▸ WORK TO BE COMPLETED
Go through the records below and copy out every line that contains the word "advanced".

▸ DATA FOR REVIEW

━━━━

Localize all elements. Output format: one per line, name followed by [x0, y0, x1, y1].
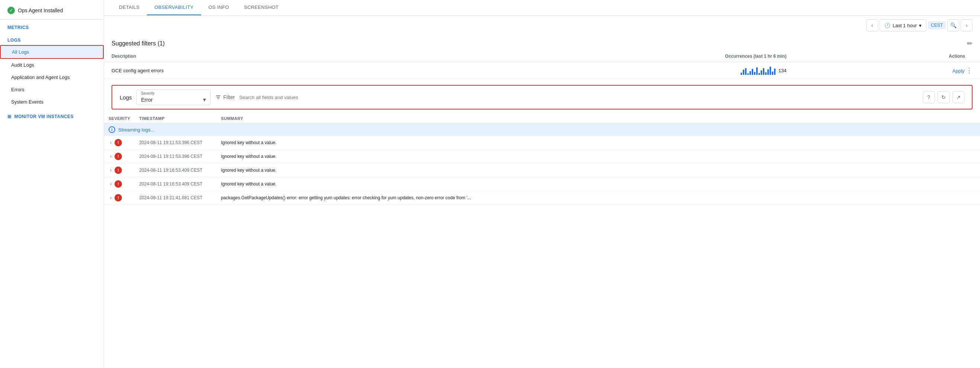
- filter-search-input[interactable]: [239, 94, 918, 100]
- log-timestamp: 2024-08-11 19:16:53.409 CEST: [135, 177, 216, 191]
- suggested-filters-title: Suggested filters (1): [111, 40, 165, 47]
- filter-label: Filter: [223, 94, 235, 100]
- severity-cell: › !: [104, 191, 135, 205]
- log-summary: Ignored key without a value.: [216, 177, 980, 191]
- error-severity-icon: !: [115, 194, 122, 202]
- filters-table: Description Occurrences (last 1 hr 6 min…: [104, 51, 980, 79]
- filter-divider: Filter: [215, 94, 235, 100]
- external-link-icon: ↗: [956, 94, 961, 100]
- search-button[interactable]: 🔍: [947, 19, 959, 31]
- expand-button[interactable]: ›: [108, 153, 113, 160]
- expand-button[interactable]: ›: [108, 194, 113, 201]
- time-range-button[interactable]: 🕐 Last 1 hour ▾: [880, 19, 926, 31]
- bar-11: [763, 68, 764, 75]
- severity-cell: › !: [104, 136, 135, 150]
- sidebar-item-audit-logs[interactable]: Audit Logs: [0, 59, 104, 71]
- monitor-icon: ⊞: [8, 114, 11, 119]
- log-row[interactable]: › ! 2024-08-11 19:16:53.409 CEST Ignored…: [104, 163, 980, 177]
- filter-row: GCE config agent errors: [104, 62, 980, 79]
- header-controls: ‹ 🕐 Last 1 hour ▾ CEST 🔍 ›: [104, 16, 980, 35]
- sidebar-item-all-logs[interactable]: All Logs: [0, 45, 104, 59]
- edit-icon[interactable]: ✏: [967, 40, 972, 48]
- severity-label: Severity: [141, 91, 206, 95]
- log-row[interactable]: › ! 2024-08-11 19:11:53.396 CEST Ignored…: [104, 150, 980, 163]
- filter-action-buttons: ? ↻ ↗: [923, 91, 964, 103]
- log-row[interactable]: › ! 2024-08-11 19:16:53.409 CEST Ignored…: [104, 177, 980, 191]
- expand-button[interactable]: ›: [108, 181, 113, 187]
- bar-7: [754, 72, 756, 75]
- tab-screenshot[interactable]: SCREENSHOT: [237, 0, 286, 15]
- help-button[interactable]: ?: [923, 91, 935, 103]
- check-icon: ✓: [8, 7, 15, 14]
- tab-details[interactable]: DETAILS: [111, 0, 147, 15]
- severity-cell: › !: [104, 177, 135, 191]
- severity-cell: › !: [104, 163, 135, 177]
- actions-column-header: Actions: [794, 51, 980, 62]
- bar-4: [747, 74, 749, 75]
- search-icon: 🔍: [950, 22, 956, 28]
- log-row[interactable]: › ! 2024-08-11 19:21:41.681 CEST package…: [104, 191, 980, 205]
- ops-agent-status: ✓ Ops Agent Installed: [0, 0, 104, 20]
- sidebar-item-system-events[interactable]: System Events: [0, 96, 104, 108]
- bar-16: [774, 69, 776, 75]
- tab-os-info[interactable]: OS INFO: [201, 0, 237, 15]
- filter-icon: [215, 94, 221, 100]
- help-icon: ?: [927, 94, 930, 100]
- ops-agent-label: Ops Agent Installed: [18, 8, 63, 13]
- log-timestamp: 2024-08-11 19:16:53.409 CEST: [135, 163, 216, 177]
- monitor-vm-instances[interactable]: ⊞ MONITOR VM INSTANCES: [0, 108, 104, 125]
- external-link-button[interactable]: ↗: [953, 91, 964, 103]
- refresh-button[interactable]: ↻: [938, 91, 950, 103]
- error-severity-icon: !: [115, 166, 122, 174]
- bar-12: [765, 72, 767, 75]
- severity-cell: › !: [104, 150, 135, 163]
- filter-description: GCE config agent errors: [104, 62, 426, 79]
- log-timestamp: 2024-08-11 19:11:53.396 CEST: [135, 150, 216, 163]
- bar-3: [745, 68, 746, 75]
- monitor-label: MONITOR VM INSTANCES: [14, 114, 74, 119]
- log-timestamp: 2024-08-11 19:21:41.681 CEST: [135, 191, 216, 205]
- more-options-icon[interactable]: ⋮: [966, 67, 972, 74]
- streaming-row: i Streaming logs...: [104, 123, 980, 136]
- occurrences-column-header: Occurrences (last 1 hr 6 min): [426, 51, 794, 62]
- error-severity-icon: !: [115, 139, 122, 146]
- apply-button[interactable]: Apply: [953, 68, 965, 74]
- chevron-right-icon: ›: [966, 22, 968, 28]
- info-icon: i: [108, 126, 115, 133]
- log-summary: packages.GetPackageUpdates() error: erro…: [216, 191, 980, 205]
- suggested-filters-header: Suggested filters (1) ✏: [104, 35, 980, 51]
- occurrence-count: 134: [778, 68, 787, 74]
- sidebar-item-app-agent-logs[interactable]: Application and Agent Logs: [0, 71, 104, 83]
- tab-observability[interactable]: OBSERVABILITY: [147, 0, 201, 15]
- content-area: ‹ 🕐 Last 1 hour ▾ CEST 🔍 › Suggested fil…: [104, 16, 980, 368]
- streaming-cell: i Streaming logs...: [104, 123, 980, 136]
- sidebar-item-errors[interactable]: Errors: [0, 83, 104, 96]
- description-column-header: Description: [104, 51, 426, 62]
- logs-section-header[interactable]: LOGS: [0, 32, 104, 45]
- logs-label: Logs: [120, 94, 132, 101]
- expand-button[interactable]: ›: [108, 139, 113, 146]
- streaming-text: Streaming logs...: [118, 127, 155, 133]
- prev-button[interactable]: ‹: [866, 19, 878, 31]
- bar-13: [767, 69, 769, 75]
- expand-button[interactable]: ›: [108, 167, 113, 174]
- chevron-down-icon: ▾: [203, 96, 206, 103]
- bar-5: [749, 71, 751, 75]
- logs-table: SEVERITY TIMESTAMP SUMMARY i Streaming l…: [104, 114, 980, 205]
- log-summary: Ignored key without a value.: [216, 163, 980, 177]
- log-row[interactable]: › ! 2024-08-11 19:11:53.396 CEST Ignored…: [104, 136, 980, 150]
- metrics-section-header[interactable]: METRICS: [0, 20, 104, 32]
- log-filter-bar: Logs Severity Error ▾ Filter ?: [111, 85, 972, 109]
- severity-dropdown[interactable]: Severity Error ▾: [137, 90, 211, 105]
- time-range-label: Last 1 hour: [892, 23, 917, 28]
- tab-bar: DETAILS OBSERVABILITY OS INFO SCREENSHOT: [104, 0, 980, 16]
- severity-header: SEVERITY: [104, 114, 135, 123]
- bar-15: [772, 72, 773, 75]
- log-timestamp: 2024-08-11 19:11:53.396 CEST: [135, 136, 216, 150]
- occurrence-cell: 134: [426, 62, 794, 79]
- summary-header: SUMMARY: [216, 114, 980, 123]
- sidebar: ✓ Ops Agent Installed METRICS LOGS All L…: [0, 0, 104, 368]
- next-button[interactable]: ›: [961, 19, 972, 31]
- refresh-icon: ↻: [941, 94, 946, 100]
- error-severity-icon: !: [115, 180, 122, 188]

━━━━

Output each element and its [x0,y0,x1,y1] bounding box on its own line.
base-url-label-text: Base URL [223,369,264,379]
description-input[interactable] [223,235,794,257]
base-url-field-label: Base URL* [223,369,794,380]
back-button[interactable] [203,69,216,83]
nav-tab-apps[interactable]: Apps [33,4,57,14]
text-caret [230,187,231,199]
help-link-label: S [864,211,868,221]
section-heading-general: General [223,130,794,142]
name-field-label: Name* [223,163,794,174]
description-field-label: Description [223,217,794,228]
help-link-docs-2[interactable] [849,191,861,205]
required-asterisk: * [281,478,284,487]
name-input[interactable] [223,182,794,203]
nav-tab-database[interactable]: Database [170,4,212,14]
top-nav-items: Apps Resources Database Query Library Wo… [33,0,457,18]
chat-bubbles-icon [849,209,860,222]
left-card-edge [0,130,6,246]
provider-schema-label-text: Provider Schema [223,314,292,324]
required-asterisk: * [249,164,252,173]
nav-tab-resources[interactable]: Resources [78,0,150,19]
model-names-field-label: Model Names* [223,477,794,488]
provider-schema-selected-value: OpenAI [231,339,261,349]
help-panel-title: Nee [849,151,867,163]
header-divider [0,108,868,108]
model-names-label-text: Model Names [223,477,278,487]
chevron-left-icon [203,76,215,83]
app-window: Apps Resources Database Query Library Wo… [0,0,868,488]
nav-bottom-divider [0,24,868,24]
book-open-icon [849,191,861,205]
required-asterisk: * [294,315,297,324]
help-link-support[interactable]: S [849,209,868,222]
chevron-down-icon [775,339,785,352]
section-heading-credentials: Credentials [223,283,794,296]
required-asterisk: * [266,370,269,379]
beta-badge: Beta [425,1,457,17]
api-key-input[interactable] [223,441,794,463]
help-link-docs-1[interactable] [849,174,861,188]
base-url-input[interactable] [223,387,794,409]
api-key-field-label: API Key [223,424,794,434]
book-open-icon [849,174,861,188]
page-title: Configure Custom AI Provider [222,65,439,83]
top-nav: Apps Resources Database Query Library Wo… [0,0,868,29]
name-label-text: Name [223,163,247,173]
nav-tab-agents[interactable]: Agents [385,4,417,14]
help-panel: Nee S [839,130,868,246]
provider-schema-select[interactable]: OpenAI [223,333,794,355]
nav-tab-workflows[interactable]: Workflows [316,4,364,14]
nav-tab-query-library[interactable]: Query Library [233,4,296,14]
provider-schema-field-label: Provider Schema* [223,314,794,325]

━━━━

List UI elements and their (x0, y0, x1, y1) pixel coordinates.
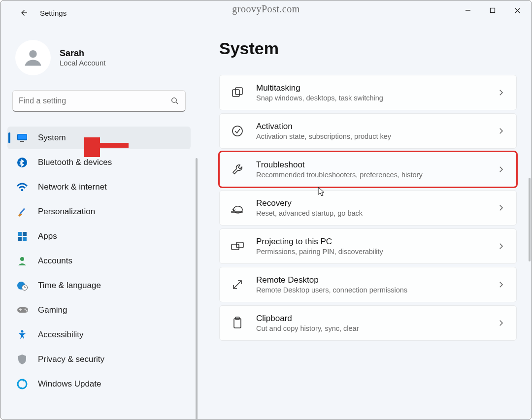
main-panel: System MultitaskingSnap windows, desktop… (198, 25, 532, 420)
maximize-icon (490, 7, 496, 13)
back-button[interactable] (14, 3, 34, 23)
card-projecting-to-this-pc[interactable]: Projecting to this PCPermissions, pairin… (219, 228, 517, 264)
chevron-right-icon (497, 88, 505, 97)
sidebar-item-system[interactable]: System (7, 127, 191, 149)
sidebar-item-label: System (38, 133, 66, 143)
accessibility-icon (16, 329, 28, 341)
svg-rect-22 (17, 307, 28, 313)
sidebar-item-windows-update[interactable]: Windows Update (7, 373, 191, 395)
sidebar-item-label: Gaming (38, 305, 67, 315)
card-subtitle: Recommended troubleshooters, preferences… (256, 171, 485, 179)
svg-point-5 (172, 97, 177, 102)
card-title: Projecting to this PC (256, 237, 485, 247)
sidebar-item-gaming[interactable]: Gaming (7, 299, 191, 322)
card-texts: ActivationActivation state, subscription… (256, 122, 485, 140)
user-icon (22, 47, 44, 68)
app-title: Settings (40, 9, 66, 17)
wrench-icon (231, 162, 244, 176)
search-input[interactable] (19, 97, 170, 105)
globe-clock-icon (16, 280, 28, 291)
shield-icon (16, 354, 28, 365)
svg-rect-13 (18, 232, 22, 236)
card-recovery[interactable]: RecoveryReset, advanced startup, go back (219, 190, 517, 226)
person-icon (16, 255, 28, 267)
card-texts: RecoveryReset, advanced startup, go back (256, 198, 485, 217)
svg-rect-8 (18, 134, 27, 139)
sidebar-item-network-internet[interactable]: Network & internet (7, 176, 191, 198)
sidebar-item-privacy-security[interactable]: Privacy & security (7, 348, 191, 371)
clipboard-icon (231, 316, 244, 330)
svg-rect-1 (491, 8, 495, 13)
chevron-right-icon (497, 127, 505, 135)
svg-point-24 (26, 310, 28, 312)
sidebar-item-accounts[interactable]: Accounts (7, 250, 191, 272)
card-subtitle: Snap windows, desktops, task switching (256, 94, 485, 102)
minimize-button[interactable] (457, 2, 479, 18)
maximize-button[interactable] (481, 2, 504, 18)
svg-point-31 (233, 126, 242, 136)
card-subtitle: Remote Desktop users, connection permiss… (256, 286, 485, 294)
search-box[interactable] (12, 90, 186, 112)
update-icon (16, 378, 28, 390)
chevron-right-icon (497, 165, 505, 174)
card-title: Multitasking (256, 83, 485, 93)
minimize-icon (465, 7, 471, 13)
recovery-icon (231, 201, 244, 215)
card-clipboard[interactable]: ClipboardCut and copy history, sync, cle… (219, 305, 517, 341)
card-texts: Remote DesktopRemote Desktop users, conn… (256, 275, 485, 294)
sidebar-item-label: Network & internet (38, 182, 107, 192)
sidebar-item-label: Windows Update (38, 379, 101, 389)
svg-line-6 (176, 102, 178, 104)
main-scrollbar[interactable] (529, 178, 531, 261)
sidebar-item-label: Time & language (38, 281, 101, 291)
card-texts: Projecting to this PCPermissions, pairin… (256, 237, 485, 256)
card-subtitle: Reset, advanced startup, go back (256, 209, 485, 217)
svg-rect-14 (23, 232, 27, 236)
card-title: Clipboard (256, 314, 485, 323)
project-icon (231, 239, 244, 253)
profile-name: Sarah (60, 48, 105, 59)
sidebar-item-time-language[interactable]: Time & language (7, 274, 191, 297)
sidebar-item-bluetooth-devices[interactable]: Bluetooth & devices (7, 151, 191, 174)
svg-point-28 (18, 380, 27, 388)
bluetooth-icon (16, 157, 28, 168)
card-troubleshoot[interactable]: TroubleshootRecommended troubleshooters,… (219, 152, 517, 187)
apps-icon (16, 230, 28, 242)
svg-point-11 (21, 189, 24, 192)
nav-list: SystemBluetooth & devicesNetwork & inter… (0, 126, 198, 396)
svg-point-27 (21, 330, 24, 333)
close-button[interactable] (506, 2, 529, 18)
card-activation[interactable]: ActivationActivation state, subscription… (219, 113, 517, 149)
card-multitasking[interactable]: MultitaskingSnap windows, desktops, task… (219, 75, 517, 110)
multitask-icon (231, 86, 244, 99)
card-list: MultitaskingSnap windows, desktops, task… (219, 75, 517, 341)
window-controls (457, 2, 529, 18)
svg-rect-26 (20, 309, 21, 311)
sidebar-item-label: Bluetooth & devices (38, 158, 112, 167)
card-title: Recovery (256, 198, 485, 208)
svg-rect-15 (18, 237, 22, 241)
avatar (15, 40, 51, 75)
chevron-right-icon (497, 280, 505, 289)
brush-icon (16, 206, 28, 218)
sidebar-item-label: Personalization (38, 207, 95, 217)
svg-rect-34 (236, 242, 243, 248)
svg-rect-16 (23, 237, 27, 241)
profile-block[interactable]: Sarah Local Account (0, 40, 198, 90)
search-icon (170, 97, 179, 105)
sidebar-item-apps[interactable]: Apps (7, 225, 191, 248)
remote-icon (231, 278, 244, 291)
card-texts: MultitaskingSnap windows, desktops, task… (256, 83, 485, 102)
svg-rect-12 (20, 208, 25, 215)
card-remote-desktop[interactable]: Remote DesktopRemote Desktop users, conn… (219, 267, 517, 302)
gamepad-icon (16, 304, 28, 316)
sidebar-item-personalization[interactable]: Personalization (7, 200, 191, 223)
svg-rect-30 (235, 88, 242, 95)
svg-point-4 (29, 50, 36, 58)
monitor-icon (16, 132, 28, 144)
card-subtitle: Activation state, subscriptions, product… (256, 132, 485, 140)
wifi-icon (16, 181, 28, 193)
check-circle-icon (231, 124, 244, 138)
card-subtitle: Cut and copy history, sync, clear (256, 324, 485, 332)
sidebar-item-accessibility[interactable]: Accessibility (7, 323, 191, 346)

━━━━

▸ EXERCISE ANSWER
card-recovery[interactable]: RecoveryReset, advanced startup, go back (219, 190, 517, 226)
card-texts: RecoveryReset, advanced startup, go back (256, 198, 485, 217)
card-subtitle: Reset, advanced startup, go back (256, 209, 485, 217)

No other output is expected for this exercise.